Den Maßstab anderer Rechtssysteme bei den Lübecker Ermittlungen anzulegen, ist eines der Ziele, für die sich die IUK im April gebildet hatte. In den Ländern, aus denen die Kommissionsmitglieder stammen, so schreibt es nun die IUK im Abschnitt über »Tatverdächtige mit rechtsradikalem Hintergrund«, sei der Eindruck entstanden, als wäre die Freilassung der vier ursprünglich festgenommenen Grevesmühlener Jugendlichen und die Verhaftung eines der Opfer als möglicher Täter von einem unverhohlenen Erleichterungsseufzer der Öffentlichkeit begleitet gewesen. Diesen Erleichterungsseufzer erkenne die IUK als Leitmotiv in den Ermittlungen wieder - in denen sich die Strafverfolger allein darauf konzentriert hätten, Verdachtsmomente gegen Safwan Eid zusammenzutragen. Solche gegen die vier Grevesmühlener hingegen hätten sie übersehen oder nicht zur Kenntnis genommen.

So hat die IUK selbst Indizien gegen die vier Grevesmühlener zusammengesucht - und gefunden: Bereits die »nicht sehr reichhaltigen Ermittlungen der STA zur Person« der vier böten Anhaltspunkte für ein Tatmotiv. Sie allesamt seien Rechtsradikale, die ihre aktenkundigen Aktivitäten nicht abstreiten könnten, diese aber als »Jugendsünden« und sich selbst erfolgreich als inzwischen »geläuterte Deutsche« hinstellten. Die IUK spricht gar von »positiven Indizien für eine Tatbeteiligung«. Als solche werte sie die nach der Festnahme festgestellten Hitzeschädigungen und Sengspuren im Kopfbereich und die mehr als fadenscheinigen Erklärungen der Grevesmühlener. Auch das ursprünglich ihre Freilassung begründende Alibi sei hinfällig, da der Zeitpunkt des Brandausbruches unklar sei. Fazit: Die Wiederaufnahme der Ermittlungen gegen die vier sei unabweisbar.

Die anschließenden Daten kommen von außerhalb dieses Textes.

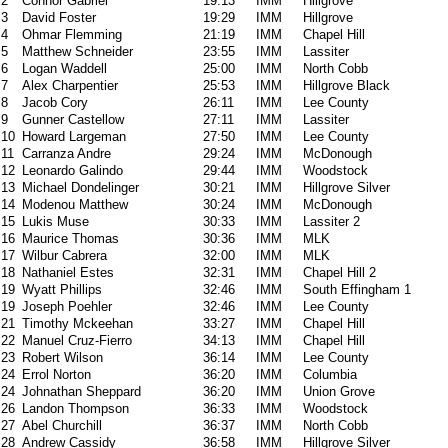
2
Connor Gabriel
19:13
IMM
Hillgrove
3
David Foster
19:29
IMM
Hillgrove
4
Ohmar Flemming
21:19
IMM
Chapel Hill
5
Matthew Schneider
23:55
IMM
Lassiter
6
Logan Waddell
25:00
IMM
North Cobb
7
Alex Charpentier
25:53
IMM
Hillgrove Black
8
Jacob Cory
26:11
IMM
Lee County
9
Gunner Castellow
27:11
IMM
Lassiter
10
Howard Largeman
27:50
IMM
Lee County
11
Carranza Andre
29:24
IMM
McDonough
12
Leonardo Galindo
29:44
IMM
Woodstock
13
Michael Dondelinger
30:21
IMM
Hillgrove Silver
14
Modenou Matthew
30:24
IMM
McDonough
15
Lukis Muse
30:33
IMM
Lassiter 2
16
Maurice Thomas
30:36
IMM
MLK
17
Wilbur Cabrera
32:00
IMM
MLK
18
Nathaniel Estes
32:31
IMM
Chapel Hill 2
19
Wyatt Phillips
32:46
IMM
South Effingham 1
19
Joseph Poehler
32:46
IMM
Lee County
21
Timothy Mckeehan
33:27
IMM
Chapel Hill
22
Manuel Cruz-Fierro
34:13
IMM
Chapel Hill
23
Robert Wilson
36:14
IMM
Lee County
24
Errol Norton
36:20
IMM
Columbia
24
Johnathan Sheppard
36:20
IMM
Union Grove
26
Landon Thompson
36:33
IMM
Woodstock
27
Abel Churchill
36:37
IMM
North Cobb
28
Andrew Cassidy
36:58
IMM
Hillgrove Silver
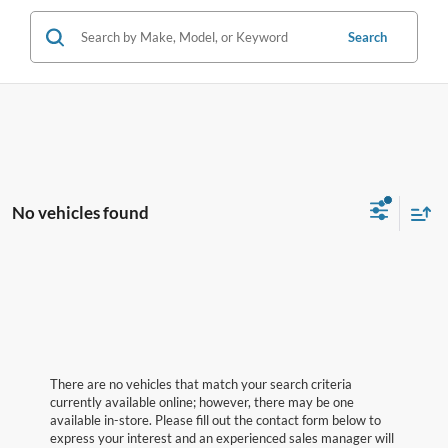
Search
No vehicles found
There are no vehicles that match your search criteria
currently available online; however, there may be one
available in-store. Please fill out the contact form below to
express your interest and an experienced sales manager will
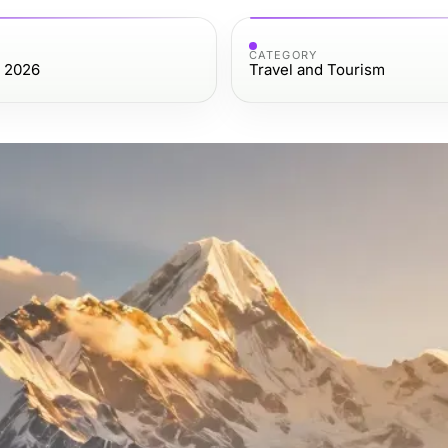
CATEGORY
, 2026
Travel and Tourism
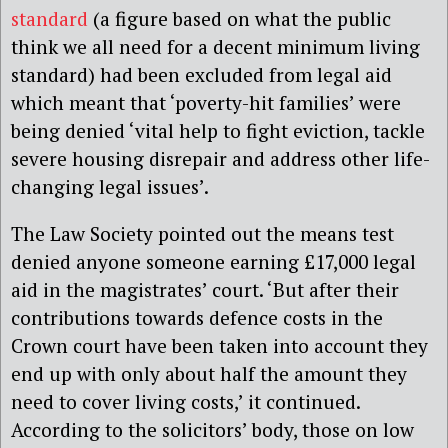
standard
(a figure based on what the public
think we all need for a decent minimum living
standard) had been excluded from legal aid
which meant that ‘poverty-hit families’ were
being denied ‘vital help to fight eviction, tackle
severe housing disrepair and address other life-
changing legal issues’.
The Law Society pointed out the means test
denied anyone someone earning £17,000 legal
aid in the magistrates’ court.
‘
But after their
contributions towards defence costs in the
Crown court have been taken into account they
end up with only about half the amount they
need to cover living costs,’ it continued.
According to the solicitors’ body, those on low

Die IUK-Mitglieder zeigen sich auch mit Blick auf den kommenden Prozeß besorgt. Die Überlebenden der Brandkatastrophe hätten als AusländerInnen einen unsicheren Aufenthaltsstatus, so daß die Gefahr der Abschiebung vor Abschluß des Strafverfahrens bestehe. Dies, so warnt die IUK nachdrücklich, widerspreche jedem Grundsatz eines rechtsstaatlichen Verfahrens. Bis zur Verurteilung der Schuldigen dürften keine TatzeugInnen aus der BRD abgeschoben werden. Dem Nigerianer Victor A., der bereits außer Landes gebracht wurde, müsse der Wiedereintritt auf das Gebiet der BRD gewährt werden. Sollten die zuständigen Behörden dies nicht unverzüglich gewährleisten, »wird man feststellen müssen, daß die Rechte des Safwan Eid auf Verteidigung verletzt sind und die Wahrheitsfindung nur partiell und verstümmelt erfolgen kann.«

Der die Ermittlungen leitende Staatsanwalt Klaus-Dieter Schultz wollte sich am Montag auf jW-Nachfrage nicht äußern: Der Staatsanwaltschaft läge der Zwischenbericht der IUK noch nicht vor.